Detective McCabe, the leader of the investigation into the Strangler, after initially being quite hostile with Lindsay ends up being very jiggy with her indeed. That'd be that cliché I was talking about before. If you hadn't seen it coming a mile off, you'd have to be a total clod. Plot device? Never. Our killer is still on the loose however, and down to do badness to nubile young chickadees, while L.A.'s finest is getting his nob polished. This last act of the film is getting increasingly goofy, the sleazy, grimy atmosphere of the earlier parts of the film falling to the wayside, unfortunately. Comedy has started becoming the order of the day, and it weakens the film due to being too overt. This could have been introduced in a much less heavy-handed fashion.

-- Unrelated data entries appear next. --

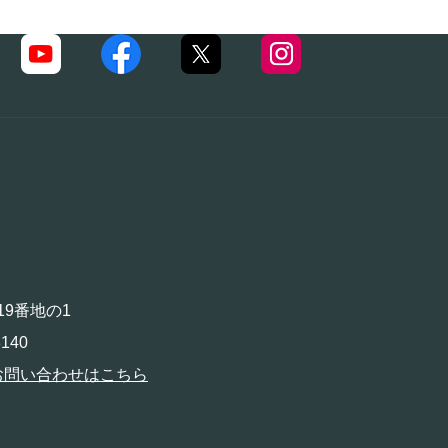
19番地の1
140
お問い合わせはこちら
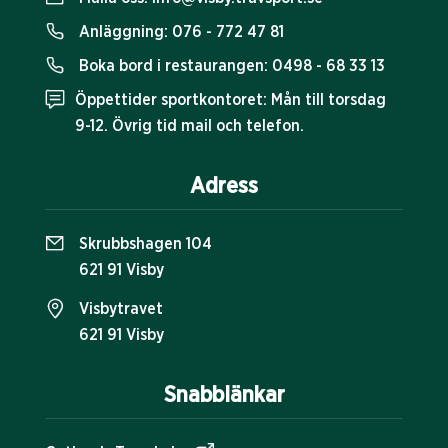
Anläggning:
076 - 772 47 81
Boka bord i restaurangen:
0498 - 68 33 13
Öppettider sportkontoret: Mån till torsdag
9-12. Övrig tid mail och telefon.
Adress
Skrubbshagen 104
621 91 Visby
Visbytravet
621 91 Visby
Snabblänkar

Our killer eventually fucks up, not scouting out his target with his usual thoroughness, and the director again cranks this increasingly interminable film up another notch. He's killed a little too indiscriminately, and left behind some rather telling evidence – notably his "portfolio" and his camera, which should be enough for the bumbling coppers to nail him, as they head off to question a certain pornographer about his activities.

The net tightens, and then, well, you'll have to scope out the rest for yourself. But if you can't guess who the Killer's next intended victim is, I'm just going to assume that you either haven't been paying attention, or that this kind of film genre is new to you.
A reasonably soft image with some shimmer, but it is presented anamorphically in its original 1.85:1 aspect ratio.
The deafening electronic score certainly marks this film as a product of its time. Otherwise, the soundtrack is quite serviceable apart from some really annoying hissing during the quieter moments of the film, which helps to ruin the tension. Generally speaking it's nothing special, although given the nature of the film, that kinda makes sense. 5.1 surround wouldn't be doing this film any favours, and would probably detract from its grimy feel.
Extra Features
There's a full-length commentary with writer/producer/director Robert Hammer, an interview with actor Nicholas Worth called "Answering the Phone", a bunch of trailers for Don't Answer the Phone, a Don't Answer the Phone and The Hearse double-header, Blood Mania and Prime Evil. There's also a stills gallery, but seeing as I watch DVDs for the fact that they are MOVING pictures, I've never understood the reason why people would even be vaguely interested in such a thing. Apparently there's an Easter egg on their somewhere, but I'll be damned if I could find it.
The Verdict
Movie Score
Disc Score
Overall Score
Well, it's not Maniac, although it does cover similar ground, and it certainly aims for a similar level of sleaze. What hampers it in realising that level is the fact that the film is very restrained in terms of its violence, which given the film's subject matter is kind of necessary. The gore and general nastiness that characterises a film like the aforementioned Maniac isn't here; the grimy sexual content is, but it's significantly weaker. It's this general restraint on top of the poor, exaggerated acting and awful script that occasionally conspire to lessen the film's impact and make it seem somehow laughable at times, and makes it unsuccessful in its intent. B-range? Possibly lower, to be quite honest. It tries admirably, but ultimately Don't Answer the Phone fails.